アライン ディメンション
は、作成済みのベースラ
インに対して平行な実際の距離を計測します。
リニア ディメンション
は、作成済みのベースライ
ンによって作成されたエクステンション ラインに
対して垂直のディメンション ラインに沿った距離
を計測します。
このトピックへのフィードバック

### Try it
An exact repetition of all the entries is required.

### Solution to the exercise
アライン ディメンション
は、作成済みのベースラ
インに対して平行な実際の距離を計測します。
リニア ディメンション
は、作成済みのベースライ
ンによって作成されたエクステンション ラインに
対して垂直のディメンション ラインに沿った距離
を計測します。
このトピックへのフィードバック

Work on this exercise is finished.